- Genre: Horror thriller
- Based on: The Turn of the Screw by Henry James
- Teleplay by: Hugh Whitemore
- Directed by: Tom McLoughlin
- Starring: Valerie Bertinelli; Florence Hoath; Aled Roberts; Michael Gough; Paul Rhys; Christopher Guard; Diana Rigg;
- Music by: Allyn Ferguson
- Country of origin: United States
- Original language: English

Production
- Executive producers: Norman Rosemont; David A. Rosemont;
- Producers: Nick Gillott; Tom McLoughlin;
- Production location: England
- Cinematography: Tony Imi
- Editor: Charles Bornstein
- Running time: 88 minutes
- Production company: Rosemont Productions

Original release
- Network: CBS
- Release: December 3, 1995

= The Haunting of Helen Walker =

1995 American television film

The Haunting of Helen Walker is a 1995 American horror thriller television film based on the 1898 novella The Turn of the Screw by Henry James.

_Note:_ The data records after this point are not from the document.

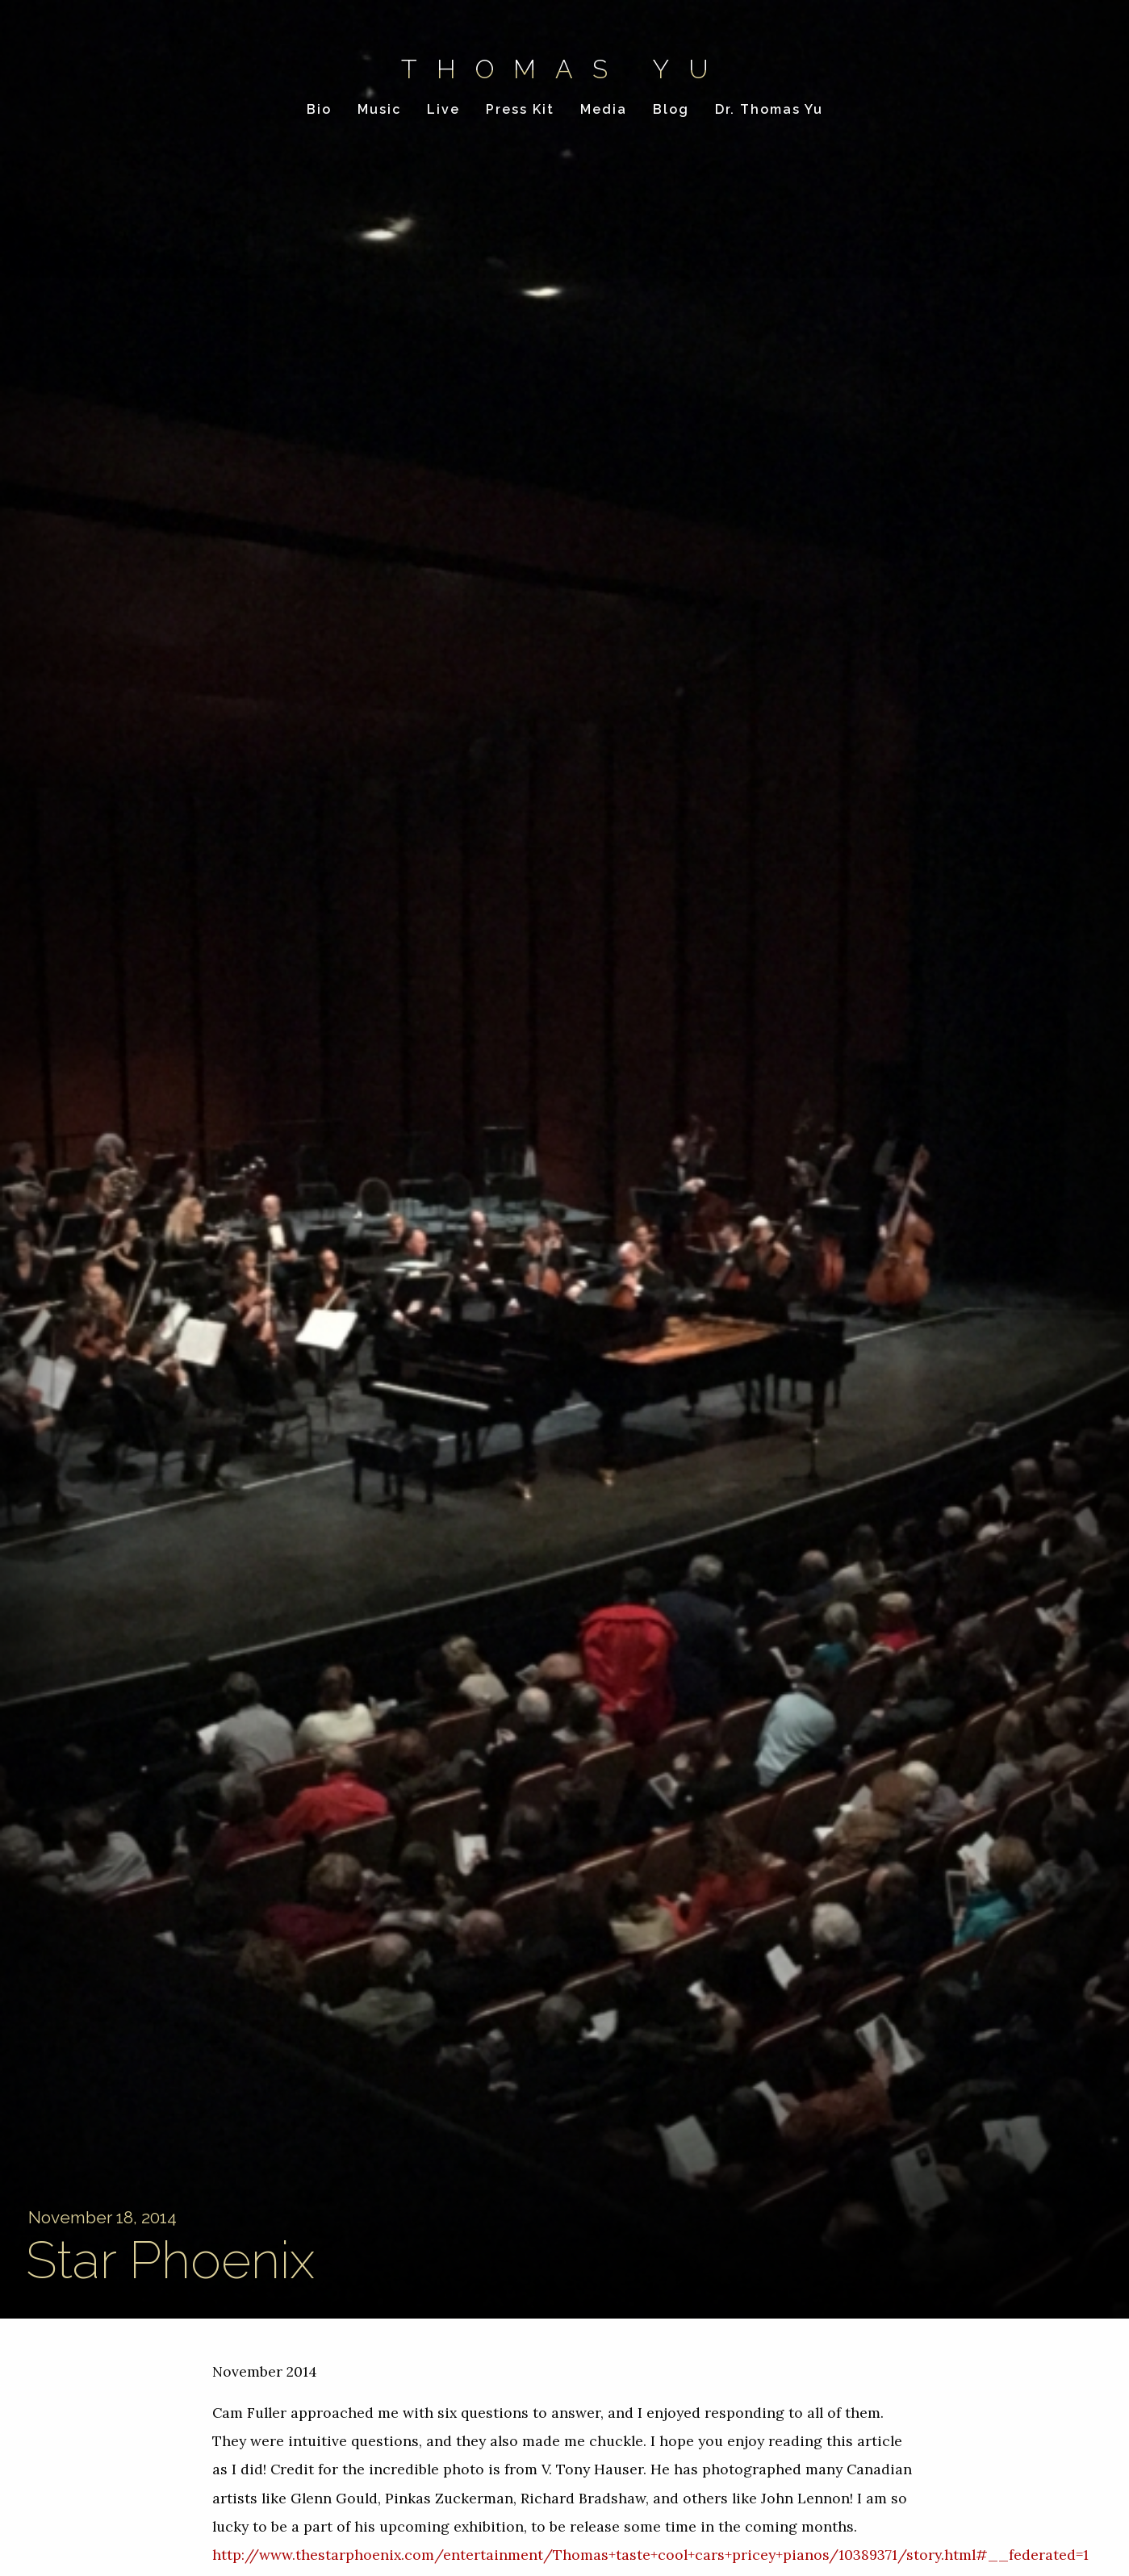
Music (379, 109)
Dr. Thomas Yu (769, 109)
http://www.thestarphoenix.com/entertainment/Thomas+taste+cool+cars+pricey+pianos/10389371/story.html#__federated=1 (650, 2554)
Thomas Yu (564, 69)
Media (603, 109)
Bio (319, 109)
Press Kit (520, 109)
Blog (671, 109)
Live (443, 109)
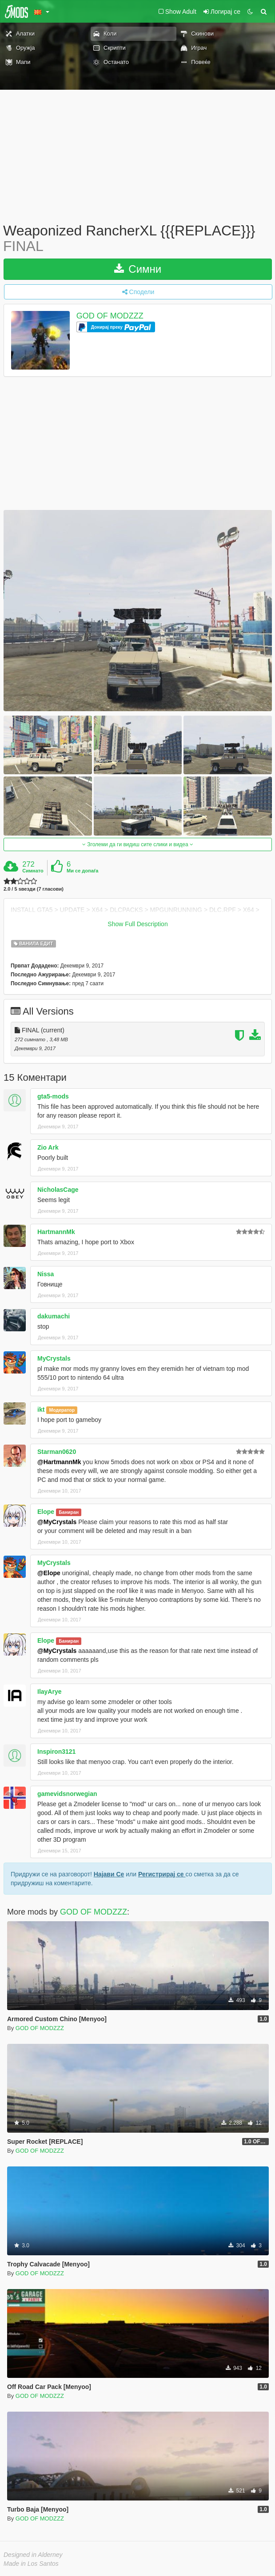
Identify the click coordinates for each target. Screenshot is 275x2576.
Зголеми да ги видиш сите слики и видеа (137, 844)
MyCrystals (54, 1358)
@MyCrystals (56, 1521)
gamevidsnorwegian (67, 1793)
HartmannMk (56, 1231)
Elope (45, 1511)
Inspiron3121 (56, 1751)
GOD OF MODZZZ (109, 316)
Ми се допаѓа (82, 870)
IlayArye (49, 1691)
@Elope (48, 1573)
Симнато (33, 870)
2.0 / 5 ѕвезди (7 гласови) (34, 889)
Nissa (45, 1274)
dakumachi (53, 1316)
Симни (138, 269)
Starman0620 (56, 1451)
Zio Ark (48, 1147)
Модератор (62, 1410)
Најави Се (109, 1874)
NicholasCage (58, 1189)
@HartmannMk (59, 1461)
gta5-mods (53, 1096)
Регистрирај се (162, 1874)
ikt (40, 1409)
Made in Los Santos (31, 2563)
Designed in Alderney (33, 2554)
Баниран (69, 1512)
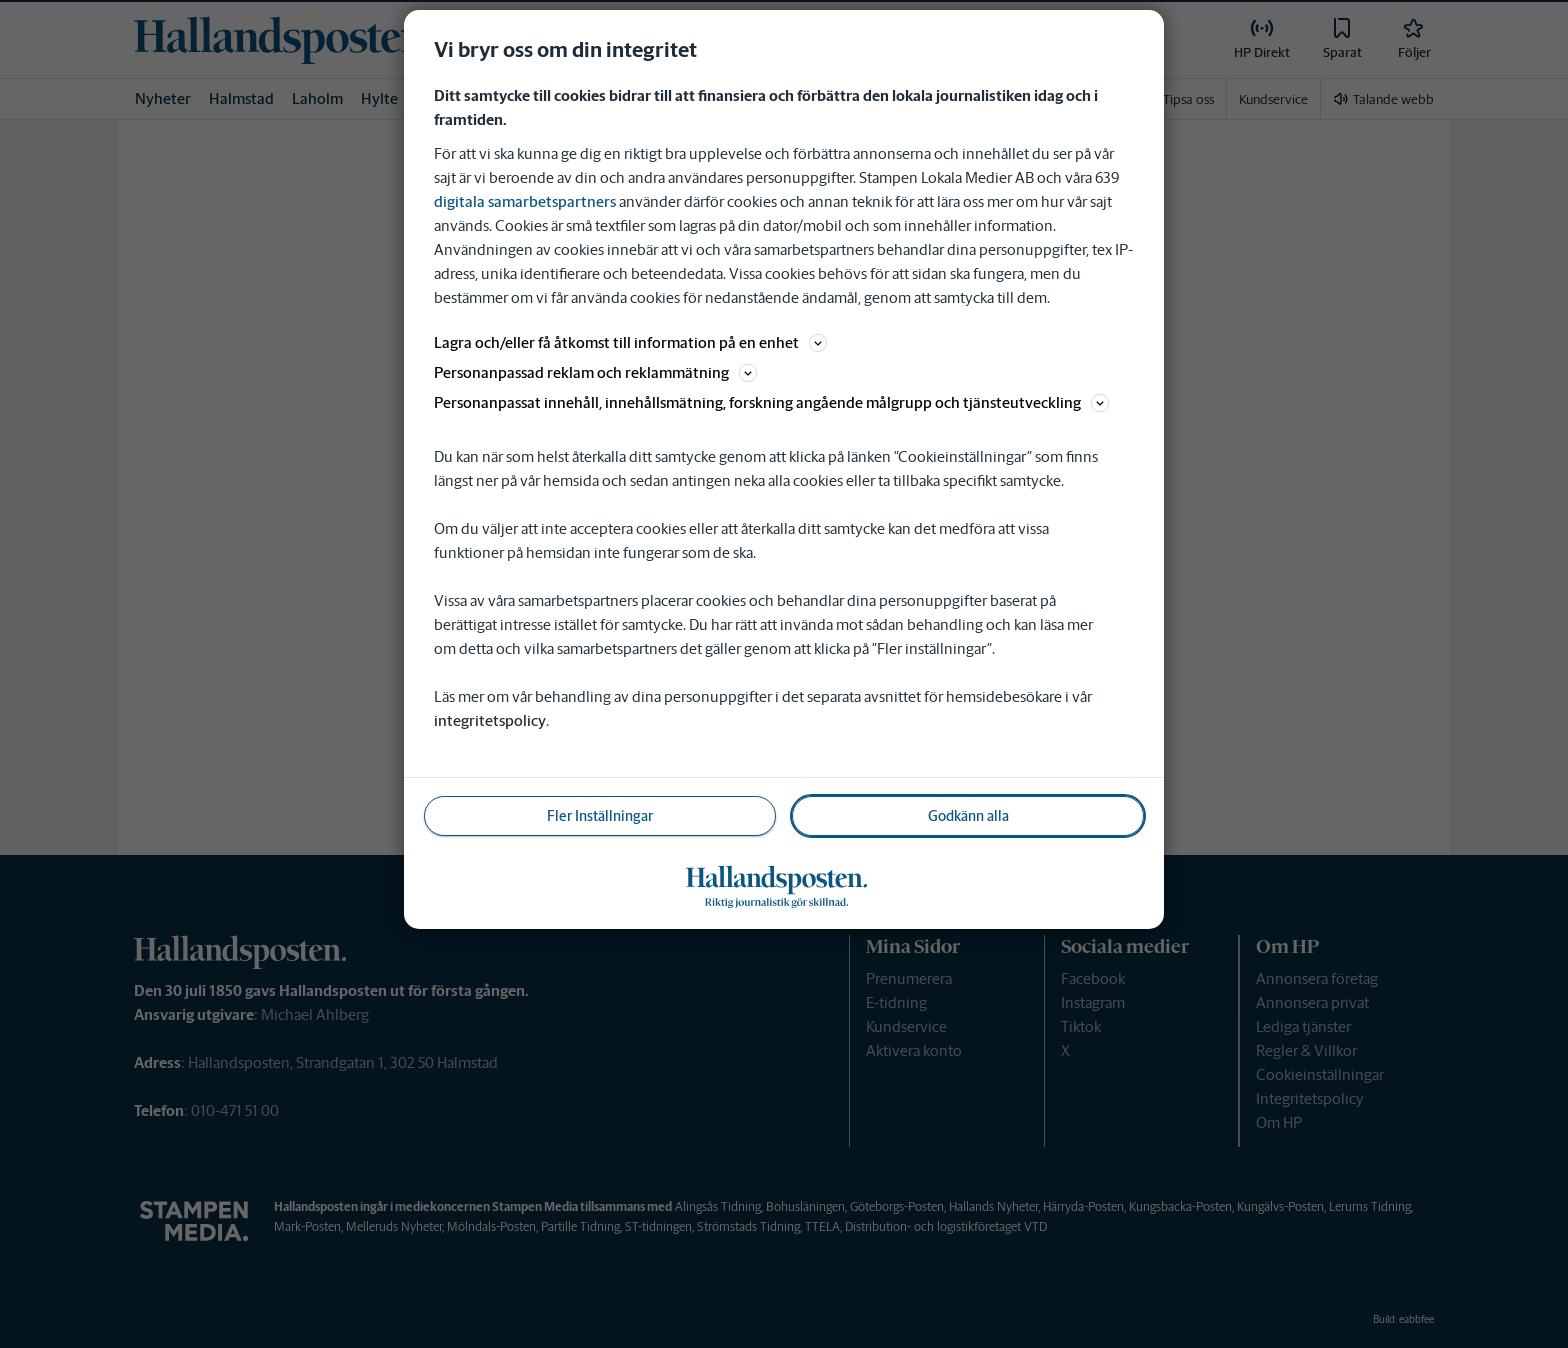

It was directed by Tom McLoughlin, written by Hugh Whitemore, and stars Valerie Bertinelli, Florence Hoath, Aled Roberts, Michael Gough, Paul Rhys, Christopher Guard, and Diana Rigg. It aired on CBS on December 3, 1995.

==Cast==
- Valerie Bertinelli as Helen Walker
- Florence Hoath as Flora Goffe
- Aled Roberts as Miles Goffe
- Michael Gough as Barnaby
- Paul Rhys as Edward Goffe
- Christopher Guard as Peter Quint
- Diana Rigg as Mrs. Grose
- Elizabeth Morton as Miss Jessel
- Tricia Thorns as Peggy
- Aisling Flitton as Connie
- Flip Webster as Alice
- Mark Longhurst as Luke

==Reception==
The film was seen by 13.6 million when it premiered.